■ Data section

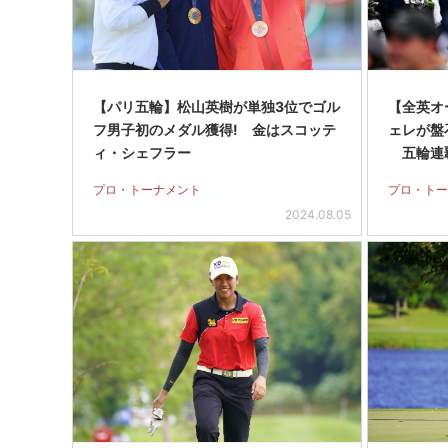
【パリ五輪】松山英樹が単独3位でゴル
【全英オ
フ男子初のメダル獲得! 金はスコッテ
ェレが盤
ィ・シェフラー
五輪連
プロ・トーナメント
プロ・トー
2024.08.05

■ Requirement
Output the records exactly as they appear, skipping any pictures.

■ Answer to the exercise
【パリ五輪】松山英樹が単独3位でゴル
【全英オ
フ男子初のメダル獲得! 金はスコッテ
ェレが盤
ィ・シェフラー
五輪連
プロ・トーナメント
プロ・トー
2024.08.05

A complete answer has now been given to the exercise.